**HOW TO COMPLETE THIS TASK:** Please, without the pictures, restate every entry exactly.

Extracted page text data
++++++
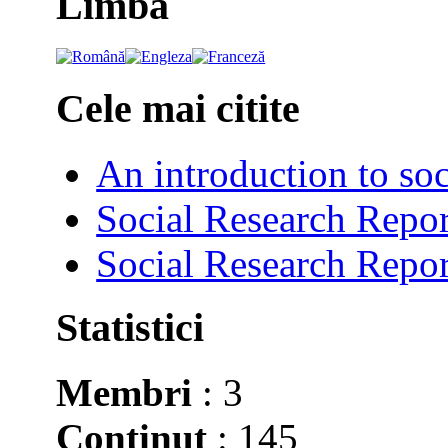
Limba
Cele mai citite
An introduction to soc
Social Research Repor
Social Research Repor
Statistici
Membri
: 3
Conţinut
: 145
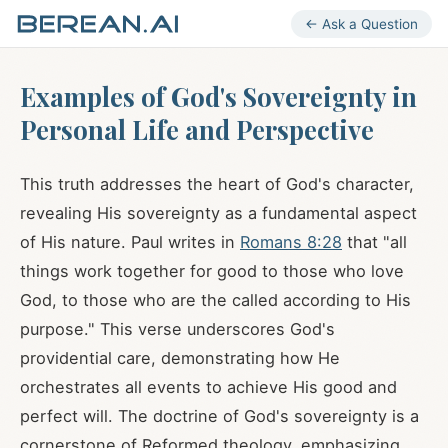
← Ask a Question
Examples of God's Sovereignty in
Personal Life and Perspective
This truth addresses the heart of God's character,
revealing His sovereignty as a fundamental aspect
of His nature. Paul writes in
Romans 8:28
that "all
things work together for good to those who love
God, to those who are the called according to His
purpose." This verse underscores God's
providential care, demonstrating how He
orchestrates all events to achieve His good and
perfect will. The doctrine of God's sovereignty is a
cornerstone of Reformed theology, emphasizing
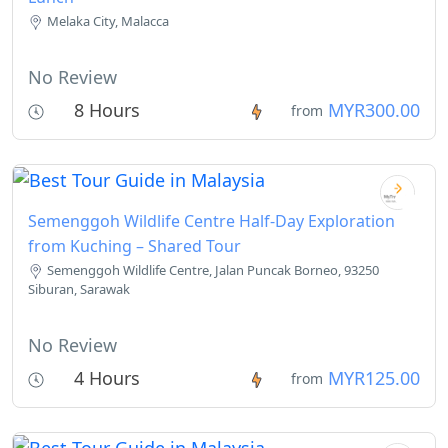
Melaka City, Malacca
No Review
8 Hours
MYR300.00
from
Semenggoh Wildlife Centre Half-Day Exploration
from Kuching – Shared Tour
Semenggoh Wildlife Centre, Jalan Puncak Borneo, 93250
Siburan, Sarawak
No Review
4 Hours
MYR125.00
from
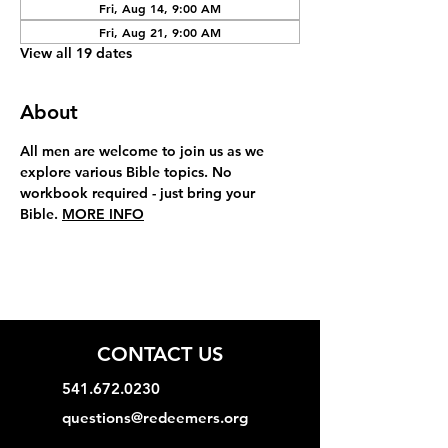
Fri, Aug 14, 9:00 AM
Fri, Aug 21, 9:00 AM
View all 19 dates
About
All men are welcome to join us as we 
explore various Bible topics. No 
workbook required - just bring your 
Bible. 
MORE INFO
CONTACT US
541.672.0230
questions@redeemers.org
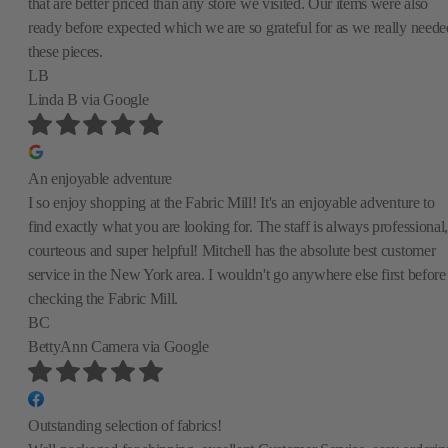
that are better priced than any store we visited. Our items were also
ready before expected which we are so grateful for as we really neede
these pieces.
LB
Linda B
via Google
An enjoyable adventure
I so enjoy shopping at the Fabric Mill! It's an enjoyable adventure to
find exactly what you are looking for. The staff is always professional,
courteous and super helpful! Mitchell has the absolute best customer
service in the New York area. I wouldn't go anywhere else first before
checking the Fabric Mill.
BC
BettyAnn Camera
via Google
Outstanding selection of fabrics!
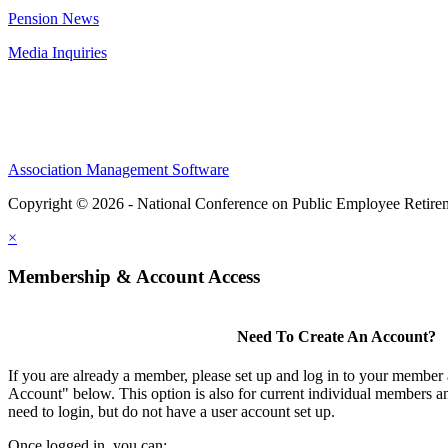
Pension News
Media Inquiries
Association Management Software
Copyright © 2026 - National Conference on Public Employee Retire
×
Membership & Account Access
Need To Create An Account?
If you are already a member, please set up and log in to your member
Account" below. This option is also for current individual members
need to login, but do not have a user account set up.
Once logged in, you can:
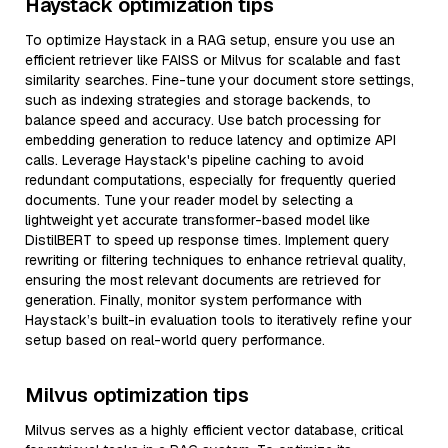
Haystack optimization tips
To optimize Haystack in a RAG setup, ensure you use an
efficient retriever like FAISS or Milvus for scalable and fast
similarity searches. Fine-tune your document store settings,
such as indexing strategies and storage backends, to
balance speed and accuracy. Use batch processing for
embedding generation to reduce latency and optimize API
calls. Leverage Haystack's pipeline caching to avoid
redundant computations, especially for frequently queried
documents. Tune your reader model by selecting a
lightweight yet accurate transformer-based model like
DistilBERT to speed up response times. Implement query
rewriting or filtering techniques to enhance retrieval quality,
ensuring the most relevant documents are retrieved for
generation. Finally, monitor system performance with
Haystack’s built-in evaluation tools to iteratively refine your
setup based on real-world query performance.
Milvus optimization tips
Milvus serves as a highly efficient vector database, critical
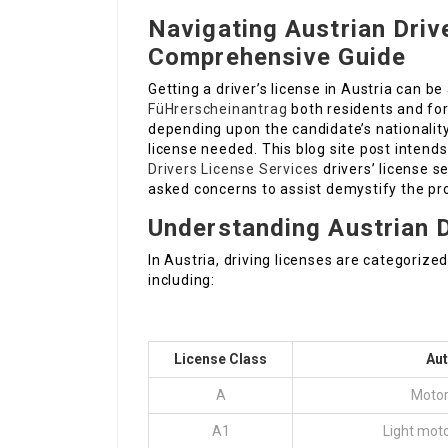
Navigating Austrian Driv
Comprehensive Guide
Getting a driver’s license in Austria can be
FüHrerscheinantrag
both residents and for
depending upon the candidate’s nationality
license needed. This blog site post intends
Drivers License Services
drivers’ license s
asked concerns to assist demystify the pr
Understanding Austrian D
In Austria, driving licenses are categoriz
including:
License Class
Au
A
Motor
A1
Light moto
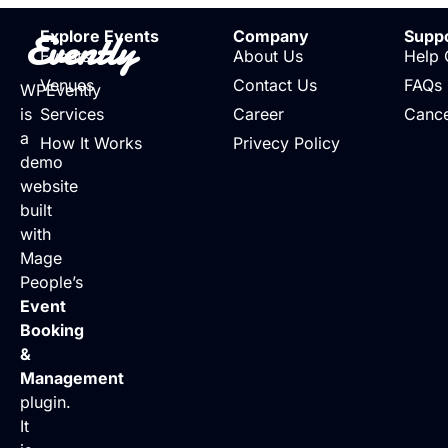
Evently
Explore Events
Company
Supp
Events
About Us
Help 
Venues
Contact Us
FAQs
WPEvently
is
Services
Career
Cance
a
How It Works
Privecy Policy
demo
website
built
with
Mage
People’s
Event
Booking
&
Management
plugin.
It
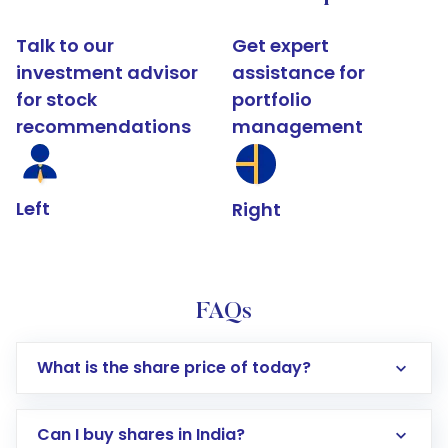
Talk to our
Get expert
investment advisor
assistance for
for stock
portfolio
recommendations
management
Left
Right
FAQs
What is the share price of today?
Can I buy shares in India?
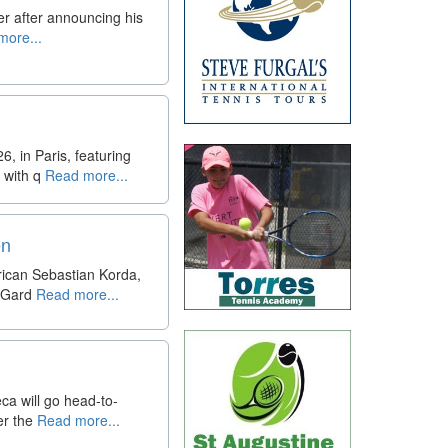
yer after announcing his
ore...
 in Paris, featuring
 with q
Read more...
en
rican Sebastian Korda,
 Gard
Read more...
eca will go head-to-
er the
Read more...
++++++
**ANSWER BELOW:**
Limba
Cele mai citite
An introduction to soc
Social Research Repor
Social Research Repor
Statistici
Membri
: 3
Conţinut
: 145
← Ask a Question
Examples of God's Sovereignty in
Personal Life and Perspective
This truth addresses the heart of God's character,
revealing His sovereignty as a fundamental aspect
of His nature. Paul writes in
Romans 8:28
that "all
things work together for good to those who love
God, to those who are the called according to His
purpose." This verse underscores God's
providential care, demonstrating how He
orchestrates all events to achieve His good and
perfect will. The doctrine of God's sovereignty is a
cornerstone of Reformed theology, emphasizing
Melaka City, Malacca
No Review
8 Hours
MYR300.00
from
Semenggoh Wildlife Centre Half-Day Exploration
from Kuching – Shared Tour
Semenggoh Wildlife Centre, Jalan Puncak Borneo, 93250
Siburan, Sarawak
No Review
4 Hours
MYR125.00
from
Fri, Aug 14, 9:00 AM
Fri, Aug 21, 9:00 AM
View all 19 dates
About
All men are welcome to join us as we 
explore various Bible topics. No 
workbook required - just bring your 
Bible. 
MORE INFO
CONTACT US
541.672.0230
questions@redeemers.org
that are better priced than any store we visited. Our items were also
ready before expected which we are so grateful for as we really neede
these pieces.
LB
Linda B
via Google
An enjoyable adventure
I so enjoy shopping at the Fabric Mill! It's an enjoyable adventure to
find exactly what you are looking for. The staff is always professional,
courteous and super helpful! Mitchell has the absolute best customer
service in the New York area. I wouldn't go anywhere else first before
checking the Fabric Mill.
BC
BettyAnn Camera
via Google
Outstanding selection of fabrics!
Pension News
Media Inquiries
Association Management Software
Copyright © 2026 - National Conference on Public Employee Retire
×
Membership & Account Access
Need To Create An Account?
If you are already a member, please set up and log in to your member
Account" below. This option is also for current individual members
need to login, but do not have a user account set up.
Once logged in, you can:
Haystack optimization tips
To optimize Haystack in a RAG setup, ensure you use an
efficient retriever like FAISS or Milvus for scalable and fast
similarity searches. Fine-tune your document store settings,
such as indexing strategies and storage backends, to
balance speed and accuracy. Use batch processing for
embedding generation to reduce latency and optimize API
calls. Leverage Haystack's pipeline caching to avoid
redundant computations, especially for frequently queried
documents. Tune your reader model by selecting a
lightweight yet accurate transformer-based model like
DistilBERT to speed up response times. Implement query
rewriting or filtering techniques to enhance retrieval quality,
ensuring the most relevant documents are retrieved for
generation. Finally, monitor system performance with
Haystack’s built-in evaluation tools to iteratively refine your
setup based on real-world query performance.
Milvus optimization tips
Milvus serves as a highly efficient vector database, critical
Navigating Austrian Driv
Comprehensive Guide
Getting a driver’s license in Austria can be
FüHrerscheinantrag
both residents and for
depending upon the candidate’s nationality
license needed. This blog site post intends
Drivers License Services
drivers’ license s
asked concerns to assist demystify the pr
Understanding Austrian D
In Austria, driving licenses are categoriz
including:
License Class
Au
A
Motor
A1
Light moto
Evently
Explore Events
Company
Supp
Events
About Us
Help 
Venues
Contact Us
FAQs
WPEvently
is
Services
Career
Cance
a
How It Works
Privecy Policy
demo
website
built
with
Mage
People’s
Event
Booking
&
Management
plugin.
It
Talk to our
Get expert
investment advisor
assistance for
for stock
portfolio
recommendations
management
Left
Right
FAQs
What is the share price of today?
Can I buy shares in India?
yer after announcing his
ore...
 in Paris, featuring
 with q
Read more...
en
rican Sebastian Korda,
 Gard
Read more...
eca will go head-to-
er the
Read more...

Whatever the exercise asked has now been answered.